Les protocoles utilisés pour les flux multimédias varient quant à eux largement en fonction de la situation. L’audio et la vidéo sont habituellement transportés à l’aide du protocole RTP, cependant le choix du protocole au niveau de la couche transport du modèle OSI varie. En effet, on préfère l’utilisation du protocole UDP pour transporter la vidéo en temps réel afin de ne pas introduire de latence et l’utilisation du protocole TCP lors du visionnement de la vidéo en différé lorsque l’intégrité du contenu prime. L’utilisation du multicast dans les réseaux IP est répandue lorsque que la caméra et la partie cliente du VMS sont sur le même réseau local : le flux vidéo peut ainsi être acheminé directement de la caméra à l’un ou plusieurs clients sans être retransmis par la partie serveur du VMS.

Les composants d'un VMS sont habituellement distribués sur plusieurs machines différentes et reliés entre eux par un réseau IP passant parfois au travers d'Internet. Les composantes internes d'un VMS utilisent typiquement une combinaison de protocoles propriétaires et de protocoles standards.

5. L’aspect cybersécurité

Étonnement, l’aspect cybersécurité de l’industrie de la sécurité physique est un peu à la traîne par rapport à certaines autres industries. Pendant plusieurs années, les manufacturiers ont présumé que leurs produits étaient utilisés dans des réseaux IP fermés et donc peu d’efforts ont été investis pour les rendre résilients contre des acteurs malveillants. Aujourd’hui, cette présomption n’est plus applicable. Une ville intelligente voudra par exemple installer ses caméras dans des endroits publics et les relier par Wifi à son VMS. Certains manufacturiers de VMS offrent aussi des produits où les caméras sont directement reliées à un cloud et où les vidéos sont consultables en ligne.

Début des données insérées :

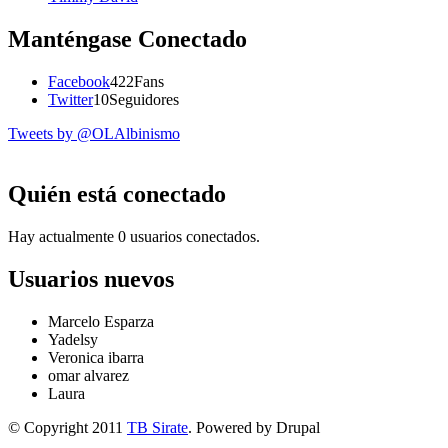
Manténgase Conectado
Facebook
422
Fans
Twitter
10
Seguidores
Tweets by @OLAlbinismo
Quién está conectado
Hay actualmente 0 usuarios conectados.
Usuarios nuevos
Marcelo Esparza
Yadelsy
Veronica ibarra
omar alvarez
Laura
© Copyright 2011
TB Sirate
. Powered by Drupal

En ce sens, l’année 2016 tira certainement la sonnette d'alarme sur les lacunes en cybersécurité de certaines caméras suite à l’attaque très médiatisée du botnet Mirai. En asservissant une armée de caméras IP dont les mots de passe par défaut n’avaient pas été changés ; ce dernier déclencha, contre le site web du journaliste américain Brian Krebs [5], la plus grosse attaque par déni de service jamais observée à cette époque.

Pour expliquer la situation, il importe ici de faire la distinction entre les produits de vidéosurveillance grand public et ceux destinés aux professionnels. À notre sens, la source principale de l’insécurité des produits grands publics vient du fait que le marché est très compétitif et que les fabricants cherchent à dépasser les autres constructeurs sur les fonctionnalités, la vitesse de mise en marché et le prix de leurs produits. La cybersécurité s’en trouve amoindrie, car elle est plutôt contraire à ces objectifs. Respectivement : l’ajout de fonctionnalités augmente la surface d’attaque d’un produit, la réduction des risques liés à la cybersécurité nécessite l’ajout d’activités de validation à chacune des étapes du cycle de développement s’opposant ainsi à une augmentation de la vitesse de mise en marché. L’ajout de ces activités de sécurité tire vers le haut le coût de développement des produits faisant ainsi pression sur la marge de profit et ultimement le prix du produit. À cela vient s’ajouter la difficulté de mettre à jour un firmware d’un produit peu dispendieux utilisé chez un client et l’indifférence de ces derniers quant au fait que leur équipement peut être utilisé avec des dizaines voire des centaines de milliers d'autres pour attaquer un site web.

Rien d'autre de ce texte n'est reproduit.